ABSTRACT
Anne-Marie Picard interviews British novelist, Booker Prize winner, and journalist Howard Jacobson about his satirical novel, Pussy (Penguin, 2016). In the shocking aftermath of Trump's election, with as much Dickens as Swift, and memories of Rabelais, the novelist writes “in a fury of disbelief,” wanting “a fast attack with no quarter given. No quarter given, not only to Fracassus,” the Trump character, “but the world in which his rise was made possible.”
Additional information
Notes on contributors
Anne-Marie Picard
Professor of Comparative Literature & English at the American University of Paris, where she teaches psychoanalysis, French literature and linguistics, Anne-Marie Picard most recently authored From Illiteracy to Literature. Psychoanalysis and Reading (Routledge, 2016).
Howard Jacobson
Born in Manchester, England in 1942, novelist and broadcaster Howard Jacobson was educated at Cambridge University. His first novel was Coming From Behind (1983). Subsequent novels include Peeping Tom (1984), The Very Model of a Man (1992), No More Mister Nice Guy (1998), and The Mighty Walzer (1999), which won the Bollinger Everyman Wodehouse Prize for comic writing and the Jewish Quarterly Literary Prize for Fiction in 2000.

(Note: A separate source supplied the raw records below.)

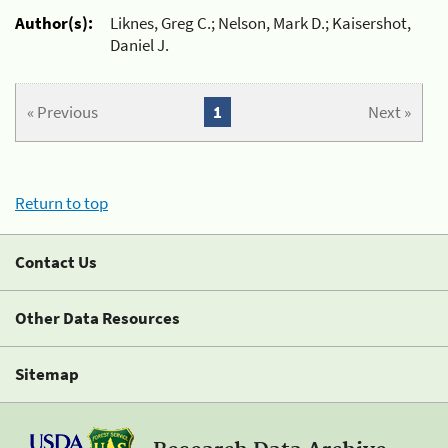
Author(s):
Liknes, Greg C.; Nelson, Mark D.; Kaisershot,
Daniel J.
« Previous
1
Next »
Return to top
Contact Us
Other Data Resources
Sitemap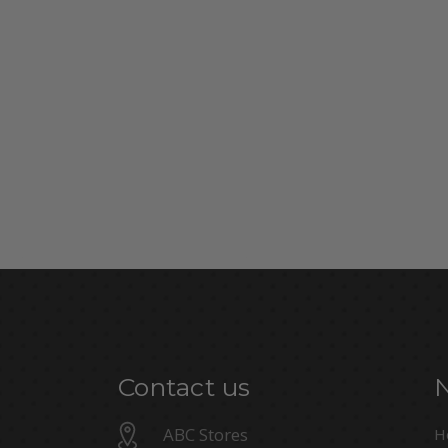
Contact us
ABC Stores
H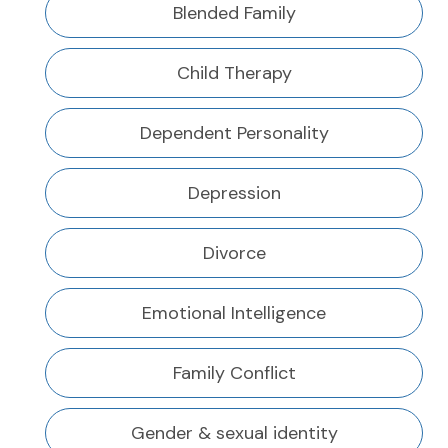
Blended Family
Child Therapy
Dependent Personality
Depression
Divorce
Emotional Intelligence
Family Conflict
Gender & sexual identity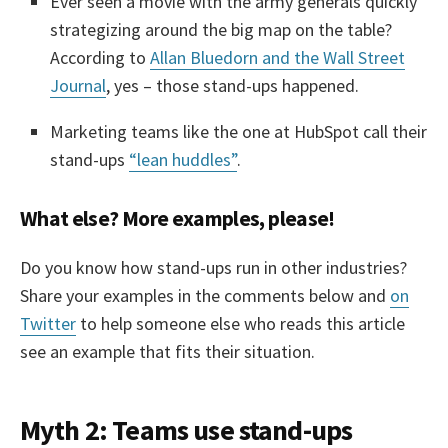
Ever seen a movie with the army generals quickly
strategizing around the big map on the table?
According to
Allan Bluedorn and the Wall Street
Journal
, yes – those stand-ups happened.
Marketing teams like the one at HubSpot call their
stand-ups
“lean huddles”
.
What else? More examples, please!
Do you know how stand-ups run in other industries?
Share your examples in the comments below and
on
Twitter
to help someone else who reads this article
see an example that fits their situation.
Myth 2: Teams use stand-ups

His two non-fiction books Roots Schmoots: Journeys Among Jews (1993), an exploration of his own Jewish roots, and Seriously Funny: From the Ridiculous to the Sublime (1997), an analysis of comedy and its functions, inspired related television series.
Howard Jacobson's most recent books are The Finkler Question (2010), winner of the 2010 Man Booker Prize for Fiction; Zoo Time (2012); J (2014); Shylock Is My Name (2016); and Pussy (2017).